=== The task ===
Using the material that follows, output exactly the lines from the one containing "вейеры и транспортеры" through the one containing "и подберите подходящее оборудование по", with both ends kept.

=== Information given ===
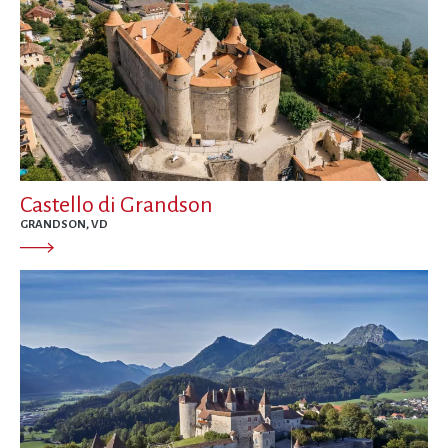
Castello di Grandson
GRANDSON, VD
* * *
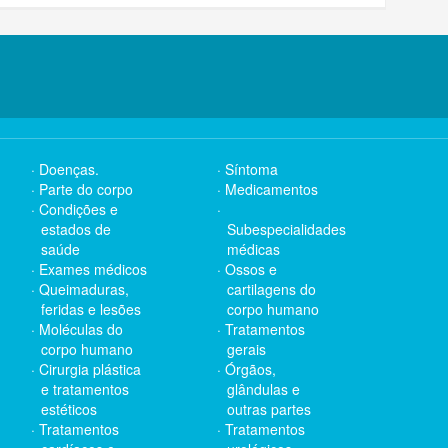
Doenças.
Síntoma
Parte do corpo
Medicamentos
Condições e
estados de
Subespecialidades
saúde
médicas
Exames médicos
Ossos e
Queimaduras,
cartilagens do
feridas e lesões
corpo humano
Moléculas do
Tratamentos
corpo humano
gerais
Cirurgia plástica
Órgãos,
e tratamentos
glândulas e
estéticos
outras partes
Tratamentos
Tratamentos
* * *
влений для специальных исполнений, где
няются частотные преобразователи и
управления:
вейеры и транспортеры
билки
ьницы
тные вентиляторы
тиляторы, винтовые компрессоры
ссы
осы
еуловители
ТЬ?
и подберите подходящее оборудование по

=== Answer box ===
вейеры и транспортеры
билки
ьницы
тные вентиляторы
тиляторы, винтовые компрессоры
ссы
осы
еуловители
ТЬ?
и подберите подходящее оборудование по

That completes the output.